También en España los criminales pensaron que el paso del tiempo haría prescribir sus crímenes. Que la desaparición biológica de quienes conocieron y sufrieron su actuación les garantizaría la impunidad, que el paso de los años convertiría la dictadura en un tiempo histórico sobre el que nada cabría reclamar ya.
Nada de eso ha ocurrido. Setenta años después del golpe de Estado que dio lugar a la guerra, y treinta años después de muerto el dictador, los ciudadanos estamos demostrando que el paso del tiempo no entierra sus crímenes. Los hijos, los nietos y los bisnietos de las víctimas del franquismo hemos recuperado la memoria de nuestros mayores, para que se conozca, para que no se olvide.

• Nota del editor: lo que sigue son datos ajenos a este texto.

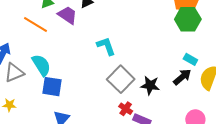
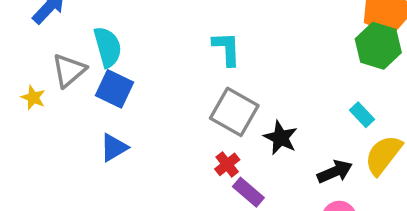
gray triangle: (14, 73) -> (69, 70), moved, turned -35
black arrow: (182, 77) -> (335, 172), moved
gray square: (121, 79) -> (234, 112), turned -32

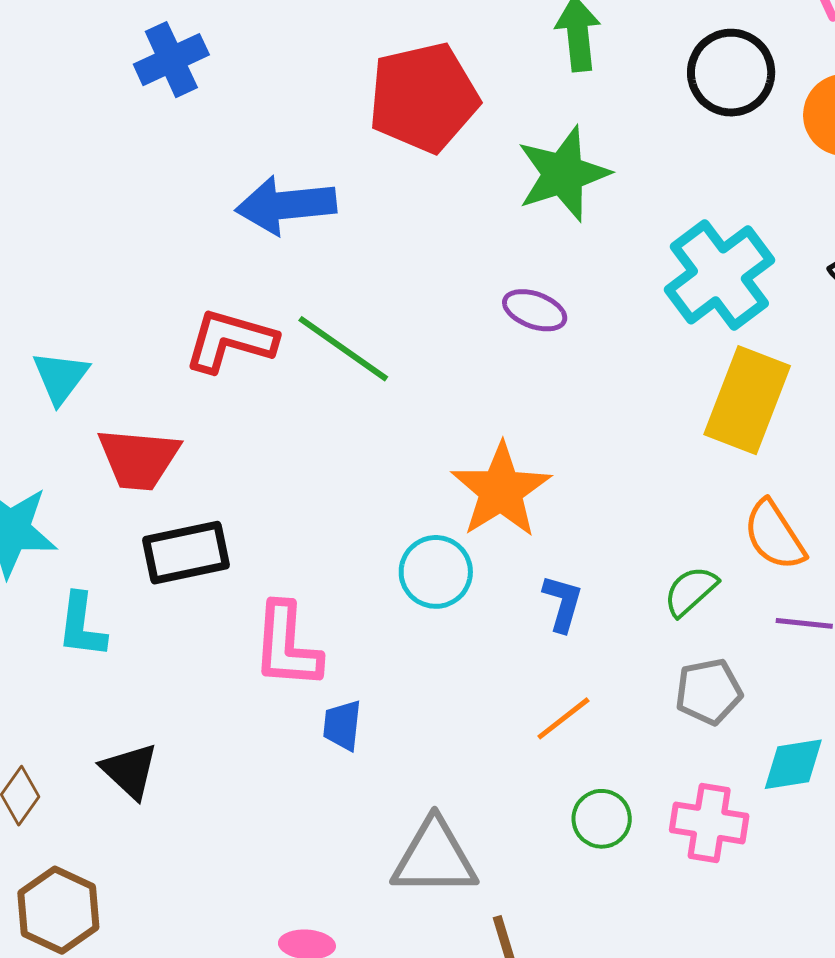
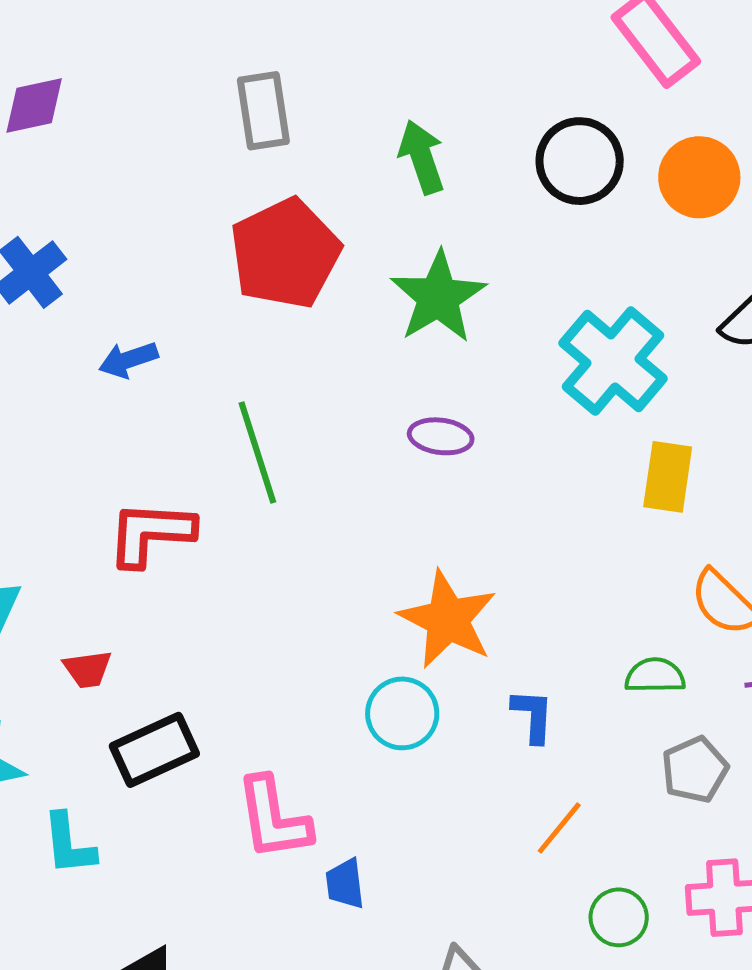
blue arrow: (286, 205) -> (128, 360), moved, size x0.6
green line: (343, 349) -> (257, 452), moved, turned 50
yellow rectangle: (747, 400) -> (668, 477), size x0.7
red trapezoid: (139, 459) -> (88, 669), size x0.6
green semicircle: (691, 591) -> (655, 676), turned 54

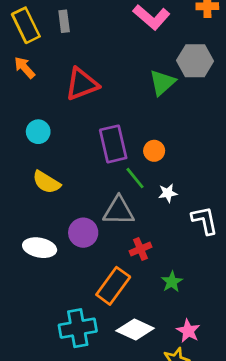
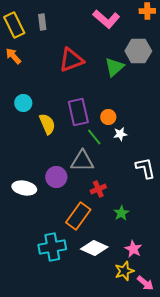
red triangle: (82, 84) -> (71, 60), moved
yellow semicircle: (46, 182) -> (47, 124), moved, turned -145
white star: (168, 193) -> (120, 134), moved

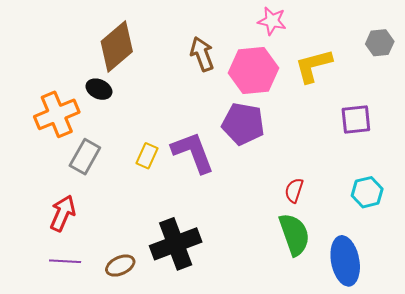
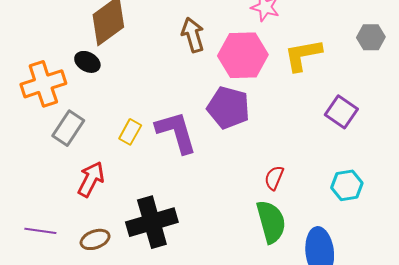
purple square: (356, 119) -> (341, 112), turned 36
red arrow: (63, 213) -> (91, 179), moved

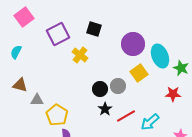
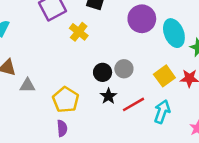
yellow square: (139, 73) -> (164, 76), moved
yellow pentagon: (57, 115) -> (66, 100), moved
cyan arrow: (150, 122) -> (162, 112), turned 150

El interés que tenemos por conocer nuestro pasado, con lo que tenga de denunciable y lo que tenga de recuperable, no es flor de un día. Ni de un año. Porque de la misma manera que algunos pensaron que el paso del tiempo traería el olvido definitivo, otros pensaron que sería suficiente con un año de la memoria para satisfacer la demanda de memoria de los ciudadanos. Un año para conmemorar y homenajear todo lo conmemorable y homenajeable, como una liquidación del pasado, sobre el que ya no habría que volver nunca más.
Pero el año de la memoria se acaba, y siguen pendientes muchas tareas, prácticamente las mismas que al comienzo del año. Siguen desaparecidos miles de españoles en fosas comunes. Siguen vigentes las condenas impuestas por la dictadura. Sigue habiendo calles, monumentos y placas que recuerdan y homenajean al dictador y sus colaboradores. Siguen invisibles los lugares de la memoria antifranquista. Sigue el Valle de los Caídos exaltando al franquismo. Siguen las carencias en los textos educativos y los planes de enseñanza en lo relacionado con el conocimiento de la República, la guerra y el franquismo. Siguen las dificultades de acceso a los archivos. Sigue pendiente la indemnización a quienes fueron despojados por el franquismo, mientras los beneficiarios del expolio continúan disfrutando su botín de guerra.
Por eso, la lucha de los ciudadanos por la memoria histórica no termina en este año oficial de la memoria, sino que continúa, más fuerte y con mayor garantía de continuidad en el futuro. Porque esta lucha no tiene que ver con el pasado, no sólo con el pasado. La crítica del pasado, la denuncia de la dictadura y la recuperación de la experiencia republicana da lugar a una ética ciudadana para el presente.
Para una democracia fuerte, para que sean sólidos los valores democráticos, no podemos cerrar en falso el pasado. El conocimiento y denuncia de la dictadura franquista nos permite desarrollar una conciencia antidictadura que es el reverso de una conciencia democrática fuerte. Sin conocer la experiencia democrática de la Segunda República, y el ejemplo de quienes lucharon contra el franquismo, seremos una democracia débil, sin raíces, sin cultura ni tradición.
Y para ello es necesaria una Ley de la Memoria Histórica por la que las Instituciones, el Estado, asuman sus responsabilidades, desde sus competencias, y hagan posible que los ciudadanos conozcan el pasado, es decir, las raíces del presente. De lo contrario, seguiremos más sensibilizados por los desaparecidos y torturados chilenos que por los desaparecidos y torturados españoles.